From a primary school in Lyari to Yale’s School of Medicine, Dr Junaid Razzak’s story is an inspiring one.
Today, Razzak is a renowned emergency medicine expert and the executive director of the Aman Foundation. He started his schooling at a humble primary school in Lyari, completing his secondary education from Nasira School in Depot Lines. Not one to be held back, the hard-working student subsequently attended Adamjee Science College where his impressive grades and unbounded enthusiasm won him a scholarship at the prestigious Aga Khan University Hospital (AKUH), the top private medical institution in the country.

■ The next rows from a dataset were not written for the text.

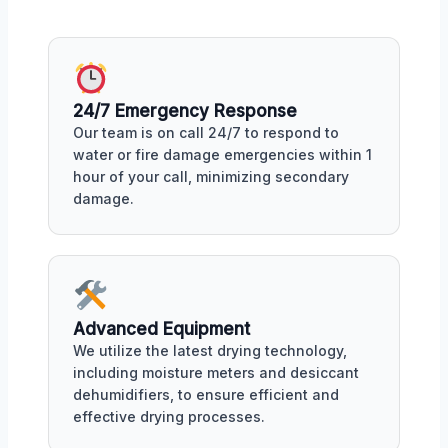
24/7 Emergency Response
Our team is on call 24/7 to respond to
water or fire damage emergencies within 1
hour of your call, minimizing secondary
damage.
Advanced Equipment
We utilize the latest drying technology,
including moisture meters and desiccant
dehumidifiers, to ensure efficient and
effective drying processes.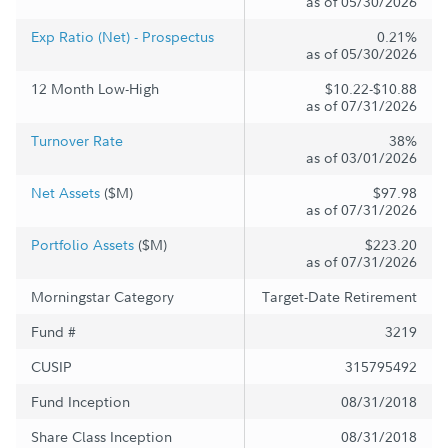
as of 05/30/2026
Exp Ratio (Net) - Prospectus
0.21%
as of 05/30/2026
12 Month Low-High
$10.22-$10.88
as of 07/31/2026
Turnover Rate
38%
as of 03/01/2026
Net Assets
($M)
$97.98
as of 07/31/2026
Portfolio Assets
($M)
$223.20
as of 07/31/2026
Morningstar Category
Target-Date Retirement
Fund #
3219
CUSIP
315795492
Fund Inception
08/31/2018
Share Class Inception
08/31/2018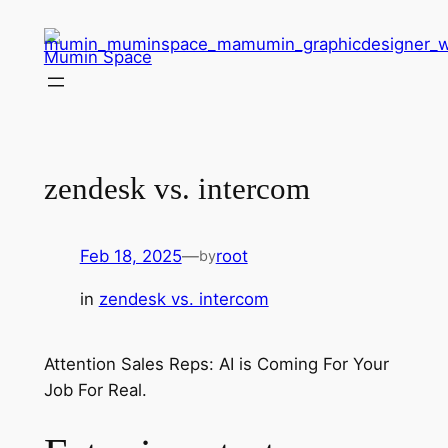
Skip
to
Mumin Space
content
zendesk vs. intercom
Feb 18, 2025
—
root
by
in
zendesk vs. intercom
Attention Sales Reps: AI is Coming For Your
Job For Real.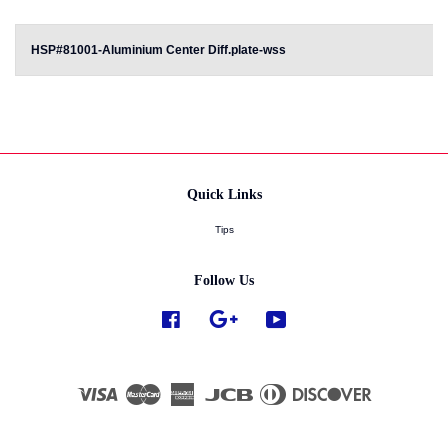
HSP#81001-Aluminium Center Diff.plate-wss
Quick Links
Tips
Follow Us
Facebook
Google
YouTube
Visa
Master
American
JCB
Diners
Discover
Express
Club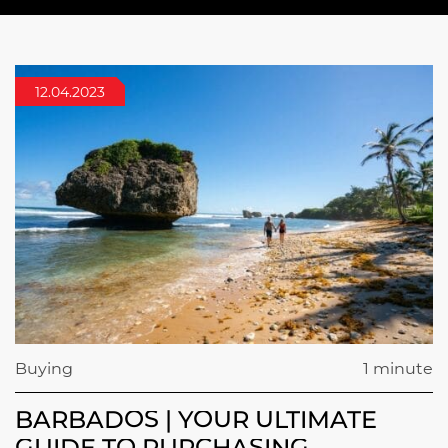
12.04.2023
Buying
1 minute
BARBADOS | YOUR ULTIMATE
GUIDE TO PURCHASING,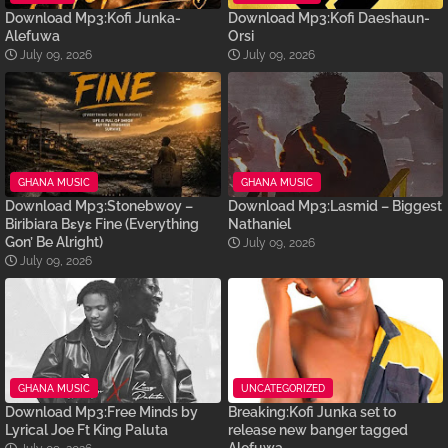
Download Mp3:Kofi Junka-
Download Mp3:Kofi Daeshaun-
Alefuwa
Orsi
July 09, 2026
July 09, 2026
GHANA MUSIC
GHANA MUSIC
Download Mp3:Stonebwoy –
Download Mp3:Lasmid – Biggest
Biribiara Bɛyɛ Fine (Everything
Nathaniel
Gon’ Be Alright)
July 09, 2026
July 09, 2026
GHANA MUSIC
UNCATEGORIZED
Download Mp3:Free Minds by
Breaking:Kofi Junka set to
Lyrical Joe Ft King Paluta
release new banger tagged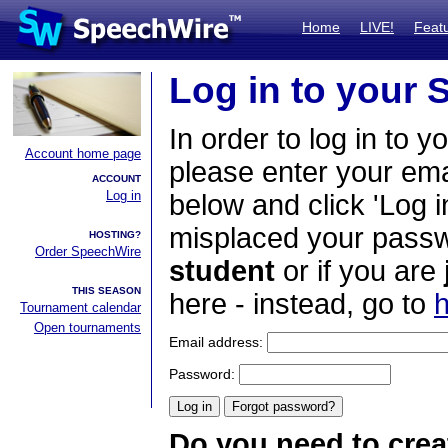
Home
LIVE!
Feat
Log in to your
In order to log in to y
Account home page
please enter your em
ACCOUNT
Log in
below and click 'Log i
misplaced your passwo
HOSTING?
Order SpeechWire
student
or if you are
THIS SEASON
here - instead, go to
h
Tournament calendar
Open tournaments
Email address:
Password:
Do you need to crea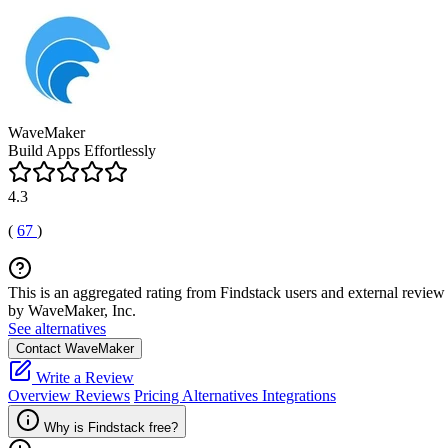
WaveMaker
Build Apps Effortlessly
4.3
(
67
)
This is an aggregated rating from Findstack users and external review 
by WaveMaker, Inc.
See alternatives
Contact WaveMaker
Write a Review
Overview
Reviews
Pricing
Alternatives
Integrations
Why is Findstack free?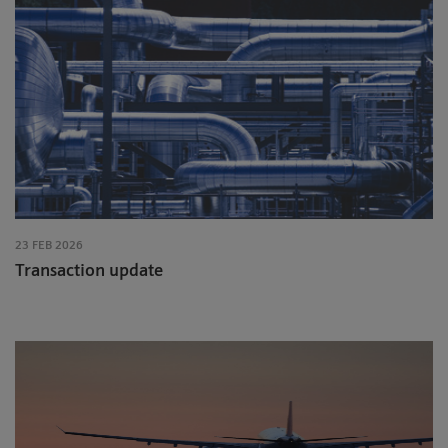
23 FEB 2026
Transaction update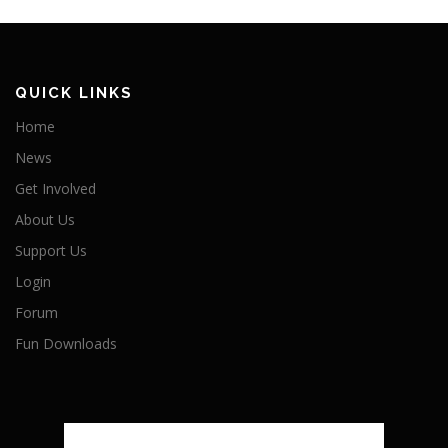
QUICK LINKS
Home
News
Get Involved
About Us
Support Us
Login
Forum
Fun Downloads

It was in his fourth year of medical school that Razzak discovered his true calling: emergency medicine. “Fourth year is the time when you choose your field. Most of my fellow students went abroad for internships, but I stayed back and spent time in the emergency room at AKUH,” he says.
Before they could come back, Razzak did his PhD in Public Health at the world-renowned Karolinska Institutet in Sweden, where he focused on the use of ambulance data for monitoring road traffic accidents. Finally, in 2005, the studious boy from Kharadar returned to Pakistan as a successful, qualified expert in emergency medicine.
He joined his alma mater, AKUH as a faculty member and went on to successfully found Pakistan’s first emergency medicine service (EMS) training programme at the university. “There were many doctors who were awarded their degrees without ever administering cardiopulmonary resuscitation (CPR) as it wasn’t a requirement,” he reveals.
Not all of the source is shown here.